Consider the numbers. The International Federation of Robotics reports that the global stock of industrial robots stands at roughly 4.7 million units – impressive, but serving a narrow slice of the economy. Goldman Sachs has estimated that humanoid robot shipments could reach 1.4 million units per year by 2035, precisely because the service economy is so vast and so labour-intensive. In ageing societies, the arithmetic is particularly compelling: fewer young people entering the workforce, more elderly people requiring care, and a widening gap that human labour alone cannot close. Japan, where the average farmer is 70 years old and the construction sector has 5.6 job openings for every applicant, illustrates how acute these shortages have already become.

None of this will happen overnight. Humanoid robots remain expensive, and their capabilities, while improving fast, are still limited compared with a human worker’s adaptability.
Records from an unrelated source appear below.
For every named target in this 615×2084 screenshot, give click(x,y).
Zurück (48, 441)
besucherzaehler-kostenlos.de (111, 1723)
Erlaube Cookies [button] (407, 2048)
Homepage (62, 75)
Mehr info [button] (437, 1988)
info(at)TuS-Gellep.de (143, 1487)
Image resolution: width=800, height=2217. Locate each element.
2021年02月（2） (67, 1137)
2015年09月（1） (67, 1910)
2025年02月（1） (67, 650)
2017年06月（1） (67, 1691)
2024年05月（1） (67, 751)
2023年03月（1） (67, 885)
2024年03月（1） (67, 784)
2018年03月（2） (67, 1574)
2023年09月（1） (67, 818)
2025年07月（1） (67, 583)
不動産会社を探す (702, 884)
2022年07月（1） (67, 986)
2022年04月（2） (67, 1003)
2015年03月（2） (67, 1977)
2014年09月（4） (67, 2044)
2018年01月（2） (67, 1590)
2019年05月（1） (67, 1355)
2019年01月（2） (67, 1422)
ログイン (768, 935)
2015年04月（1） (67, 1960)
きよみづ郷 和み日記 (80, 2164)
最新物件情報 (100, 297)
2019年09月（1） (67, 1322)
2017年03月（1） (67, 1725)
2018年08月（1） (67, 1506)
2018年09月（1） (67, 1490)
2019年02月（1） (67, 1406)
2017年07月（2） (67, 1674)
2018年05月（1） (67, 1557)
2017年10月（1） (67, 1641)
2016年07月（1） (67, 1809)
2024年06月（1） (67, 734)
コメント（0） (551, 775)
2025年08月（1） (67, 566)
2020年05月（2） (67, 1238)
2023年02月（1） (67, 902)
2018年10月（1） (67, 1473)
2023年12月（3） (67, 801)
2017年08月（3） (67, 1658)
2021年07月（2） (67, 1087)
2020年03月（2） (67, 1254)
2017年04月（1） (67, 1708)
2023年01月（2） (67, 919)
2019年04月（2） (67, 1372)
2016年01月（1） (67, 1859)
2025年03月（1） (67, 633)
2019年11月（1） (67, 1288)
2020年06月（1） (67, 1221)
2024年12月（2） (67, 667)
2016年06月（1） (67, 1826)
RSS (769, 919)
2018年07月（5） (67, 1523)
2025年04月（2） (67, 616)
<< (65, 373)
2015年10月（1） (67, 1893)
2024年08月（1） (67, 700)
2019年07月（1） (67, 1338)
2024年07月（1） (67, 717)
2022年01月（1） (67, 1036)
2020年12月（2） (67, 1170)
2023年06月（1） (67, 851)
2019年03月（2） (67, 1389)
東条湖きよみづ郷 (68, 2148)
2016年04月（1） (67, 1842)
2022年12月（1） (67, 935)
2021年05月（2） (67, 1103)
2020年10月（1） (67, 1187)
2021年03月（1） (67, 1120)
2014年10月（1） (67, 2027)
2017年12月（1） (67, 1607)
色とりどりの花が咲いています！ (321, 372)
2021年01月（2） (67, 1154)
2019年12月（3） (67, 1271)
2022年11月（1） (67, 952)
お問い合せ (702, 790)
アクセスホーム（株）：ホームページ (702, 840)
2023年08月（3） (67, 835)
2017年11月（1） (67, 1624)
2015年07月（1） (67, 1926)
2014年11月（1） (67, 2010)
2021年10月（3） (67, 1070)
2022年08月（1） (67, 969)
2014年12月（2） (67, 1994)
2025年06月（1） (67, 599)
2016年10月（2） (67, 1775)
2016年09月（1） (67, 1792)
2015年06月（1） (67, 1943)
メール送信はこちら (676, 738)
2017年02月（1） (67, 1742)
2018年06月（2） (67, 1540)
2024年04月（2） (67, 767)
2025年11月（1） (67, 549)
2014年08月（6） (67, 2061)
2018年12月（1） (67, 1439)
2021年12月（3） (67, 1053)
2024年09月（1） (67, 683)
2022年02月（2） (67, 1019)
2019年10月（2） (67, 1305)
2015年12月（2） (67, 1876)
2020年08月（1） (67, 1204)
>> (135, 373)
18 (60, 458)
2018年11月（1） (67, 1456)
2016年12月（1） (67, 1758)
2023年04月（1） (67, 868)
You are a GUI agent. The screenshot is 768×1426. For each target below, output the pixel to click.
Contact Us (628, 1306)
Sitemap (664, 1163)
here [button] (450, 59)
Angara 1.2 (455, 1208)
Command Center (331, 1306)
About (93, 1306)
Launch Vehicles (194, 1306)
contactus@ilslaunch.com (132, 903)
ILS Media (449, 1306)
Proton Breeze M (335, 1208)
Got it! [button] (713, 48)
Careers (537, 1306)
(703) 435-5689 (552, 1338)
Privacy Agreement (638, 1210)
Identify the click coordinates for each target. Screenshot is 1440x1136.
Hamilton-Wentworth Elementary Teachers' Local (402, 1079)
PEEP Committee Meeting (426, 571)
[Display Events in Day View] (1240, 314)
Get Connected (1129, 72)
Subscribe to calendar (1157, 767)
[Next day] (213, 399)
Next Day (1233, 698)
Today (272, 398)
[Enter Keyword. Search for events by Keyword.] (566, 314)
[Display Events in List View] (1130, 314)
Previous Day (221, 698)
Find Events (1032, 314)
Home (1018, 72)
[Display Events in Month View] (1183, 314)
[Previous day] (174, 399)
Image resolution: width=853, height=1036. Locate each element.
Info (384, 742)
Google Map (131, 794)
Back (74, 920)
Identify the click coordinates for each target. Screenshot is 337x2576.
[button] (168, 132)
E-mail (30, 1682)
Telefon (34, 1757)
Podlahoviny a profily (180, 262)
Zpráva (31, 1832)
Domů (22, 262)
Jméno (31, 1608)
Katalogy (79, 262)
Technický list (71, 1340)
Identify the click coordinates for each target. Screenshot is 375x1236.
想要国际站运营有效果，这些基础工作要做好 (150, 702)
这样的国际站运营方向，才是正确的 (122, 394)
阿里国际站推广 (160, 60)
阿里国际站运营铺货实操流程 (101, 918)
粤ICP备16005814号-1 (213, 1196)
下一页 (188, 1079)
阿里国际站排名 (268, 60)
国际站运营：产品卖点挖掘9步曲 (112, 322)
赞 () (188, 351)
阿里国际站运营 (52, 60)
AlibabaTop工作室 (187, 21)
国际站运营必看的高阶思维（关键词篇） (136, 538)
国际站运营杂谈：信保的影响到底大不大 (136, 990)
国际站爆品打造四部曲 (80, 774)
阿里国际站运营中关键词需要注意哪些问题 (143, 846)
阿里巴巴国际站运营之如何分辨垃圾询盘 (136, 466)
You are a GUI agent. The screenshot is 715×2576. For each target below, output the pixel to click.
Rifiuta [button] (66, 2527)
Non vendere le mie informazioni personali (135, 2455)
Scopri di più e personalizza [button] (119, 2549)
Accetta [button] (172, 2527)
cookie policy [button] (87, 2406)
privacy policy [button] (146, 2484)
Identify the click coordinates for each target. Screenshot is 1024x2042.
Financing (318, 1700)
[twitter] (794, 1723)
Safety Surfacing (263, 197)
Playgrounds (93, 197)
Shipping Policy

Regulatory frameworks for robots operating alongside people in public spaces are only beginning to take shape. And the social and political implications of widespread service automation will be significant, requiring careful management.

But the direction of travel is clear. Demography is creating substantial demand. AI is supplying the capability. And the historical pattern – in which labour scarcity drives technological adoption – suggests that the societies ageing fastest may also be the ones that automate fastest. The demographic cliff will likely prove to be one of the most powerful spurs to the next wave of automation.